= Eisuke Ogura =

Japanese game designer

Eisuke Ogura (おぐら えいすけ, Ogura Eisuke) is a game designer working for SNK. Originally an artist for pixel animations and illustrations, Ogura became the creative director of the fighting game The King of Fighters XV.

==Career==

Starting with The King of Fighters XIII, Ogura changed his style of illustrating characters by using darker colors than in previous games. Kyo Kusanagi is used as an example.

Eisuke Ogura joined SNK in 1996 and worked for the Fatal Fury series. His first title was Real Bout Special where he met his senior Yasuyuki Oda. He did pixel art starting from the port Dominated Mind, helped on others titles from the series. Ogura was famous for working in the game Garou: Mark of the Wolves. He tried to take advantage of Neo Geo's console limitations in order to create appealing 2D animations. Ogura also served as character designer for Ogre Battle Gaiden: Prince of Zenobia. However, by that time SNK fell into bankruptcy which depressed Ogura as most of his partners moved to other companies. Ogura became the main designer for most of The King of Fighters games starting with XII although he did multiple animations for The King of Fighters 2001.
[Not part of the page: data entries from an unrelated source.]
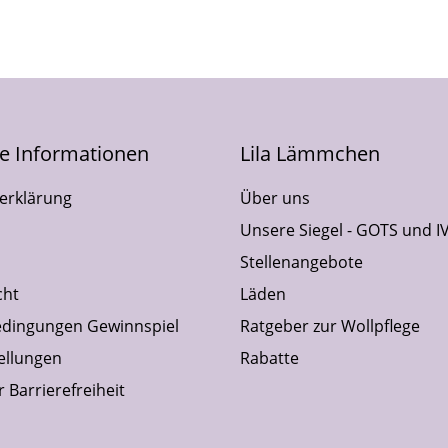
he Informationen
Lila Lämmchen
erklärung
Über uns
Unsere Siegel - GOTS und I
Stellenangebote
cht
Läden
dingungen Gewinnspiel
Ratgeber zur Wollpflege
ellungen
Rabatte
 Barrierefreiheit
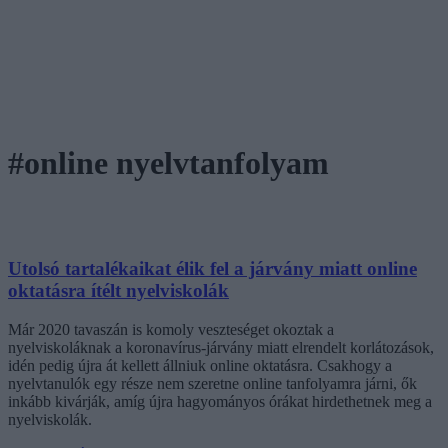
#online nyelvtanfolyam
Utolsó tartalékaikat élik fel a járvány miatt online
oktatásra ítélt nyelviskolák
Már 2020 tavaszán is komoly veszteséget okoztak a
nyelviskoláknak a koronavírus-járvány miatt elrendelt korlátozások,
idén pedig újra át kellett állniuk online oktatásra. Csakhogy a
nyelvtanulók egy része nem szeretne online tanfolyamra járni, ők
inkább kivárják, amíg újra hagyományos órákat hirdethetnek meg a
nyelviskolák.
Ogura expressed difficulties in the handling of the main characters like Kyo Kusanagi as he, despite often wearing different outfits for story arc, he was given a more masculine appearance for The King of Fighters XIII. Artist Ogura expressed pressure in drawing this incarnation of Kyo as it had to live up to a long reputation he has had ever since his introduction in 1994. When drawing Kyo in XIII, Ogura aimed to give him a darker style while giving the art further depth than in XII. In addition to the character illustrations and main visuals of this work, Ogura also worked on victory demo illustrations during the game. Ogura stated that designing Ash Crimson's final form was conceived shortly after he saw early designs of Saiki. Following this, Ogura tried drawing Ash's possessed form from The King of Fighters XIII where he was careful in showing that while the enemy's body is Ash's, the one fighting is Saiki as represented by his black flames. Despite early pressure about that, once seeing Saiki's similarities with Ash, Ogura managed to draw the Evil Ash easily. The idea behind this character was giving an vibe of a repulsive person while also coloring his outstanding black flames.

For The King of Fighters XIV, Ogura was also in charge of Athena Asamiya's look as the character always wears different clothing. Ogura is returning to make The King of Fighters XV but in the position of creative director with Tomohiro Nakata taking over his previous work. The team aims to improve the gameplay and graphics while also providing a more interesting story than the one from XIV. Besides working for games, Ogura was the main illustrator for the light novel The King of Fantasy. Across his years of working for The King of Fighters, Ogura took a liking to the rivalry between Kyo and Iori Yagami due to their mutual respect as views their team ups as natural since they are not ashamed of working together.